The exception is if you're female (finasteride is generally off-label and there are pregnancy-category concerns) or if you've had reproducible negative side effects with finasteride in the past.

Realistic timelines

This is where most people quit too early. Both medications take months to show real results:

  • Months 1-3: You'll see no improvement. You may see increased shedding on minoxidil as old hairs are pushed out by new growth (this is normal — keep going).
  • Months 4-6: Density stops getting worse. This is the first concrete win and it's easy to miss because absence of further loss doesn't feel like a result.
  • Months 6-12: Visible thickening, especially at the crown and temples.
  • Year 1+: This is the maintenance phase. Stop the medications and the loss resumes within 6-12 months. The hair you grew was on a treadmill — keep walking or it walks away.
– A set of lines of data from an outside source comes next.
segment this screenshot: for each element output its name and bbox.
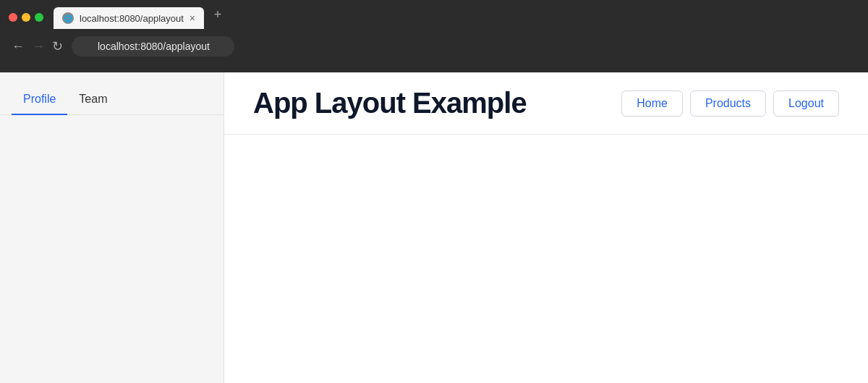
sidebar-tab-profile[interactable]: Profile	[12, 84, 67, 114]
minimize-traffic-light[interactable]	[22, 13, 30, 22]
nav-home-button[interactable]: Home	[621, 91, 683, 117]
header-nav: Home Products Logout	[621, 91, 839, 117]
main-title: App Layout Example	[253, 87, 527, 119]
close-traffic-light[interactable]	[9, 13, 17, 22]
forward-button[interactable]: →	[32, 39, 45, 54]
traffic-lights	[9, 13, 43, 29]
sidebar: Profile Team	[0, 72, 224, 383]
app-container: Profile Team App Layout Example Home Pro…	[0, 72, 868, 383]
back-button[interactable]: ←	[12, 39, 25, 54]
browser-address-bar: ← → ↻ 🔒	[0, 29, 868, 64]
sidebar-tabs: Profile Team	[0, 72, 224, 115]
refresh-button[interactable]: ↻	[52, 38, 63, 54]
tab-close-button[interactable]: ×	[190, 12, 195, 24]
address-input[interactable]	[72, 36, 234, 56]
nav-logout-button[interactable]: Logout	[773, 91, 839, 117]
nav-products-button[interactable]: Products	[690, 91, 766, 117]
tab-title: localhost:8080/applayout	[80, 13, 184, 24]
sidebar-content	[0, 115, 224, 383]
main-body	[224, 135, 868, 383]
browser-tab-bar: 🌐 localhost:8080/applayout × +	[0, 0, 868, 29]
browser-nav-buttons: ← → ↻	[12, 38, 63, 54]
maximize-traffic-light[interactable]	[35, 13, 43, 22]
sidebar-tab-team-label: Team	[79, 93, 107, 105]
sidebar-tab-team[interactable]: Team	[67, 84, 119, 114]
browser-tab[interactable]: 🌐 localhost:8080/applayout ×	[54, 7, 204, 29]
main-content: App Layout Example Home Products Logout	[224, 72, 868, 383]
main-header: App Layout Example Home Products Logout	[224, 72, 868, 135]
browser-chrome: 🌐 localhost:8080/applayout × + ← → ↻ 🔒	[0, 0, 868, 72]
tab-favicon: 🌐	[62, 12, 74, 24]
sidebar-tab-profile-label: Profile	[23, 93, 56, 105]
new-tab-button[interactable]: +	[207, 4, 229, 25]
address-bar-wrapper: 🔒	[72, 36, 361, 56]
Side effects — what's real, what's exaggerated

Finasteride's sexual side effects are real but rarer than internet forums suggest. Large randomized trials put the rate of new-onset sexual dysfunction at 1-2% above placebo, and the majority of cases resolve when the drug is stopped. The "post-finasteride syndrome" (PFS) phenomenon is real for a small subset of patients but is poorly understood and difficult to predict.

Minoxidil's main side effects are local: scalp irritation from the propylene glycol carrier (switch to a foam formulation), unwanted facial hair from runoff (apply less, more carefully), and very rarely changes in heart rate at oral doses above 5mg.

The bottom line

For a patient willing to be on a daily medication indefinitely, the combination of oral finasteride 1mg + topical minoxidil 5% has the strongest body of evidence behind it. If you can only do one, finasteride. If you can't tolerate finasteride, minoxidil. If you're not going to be consistent, neither — both work only when taken every day for years.


This article is editorial content on a Relyv.ai demonstration site. It is not medical advice and the author profile is fictional. Talk to your own clinician before starting or changing any medication.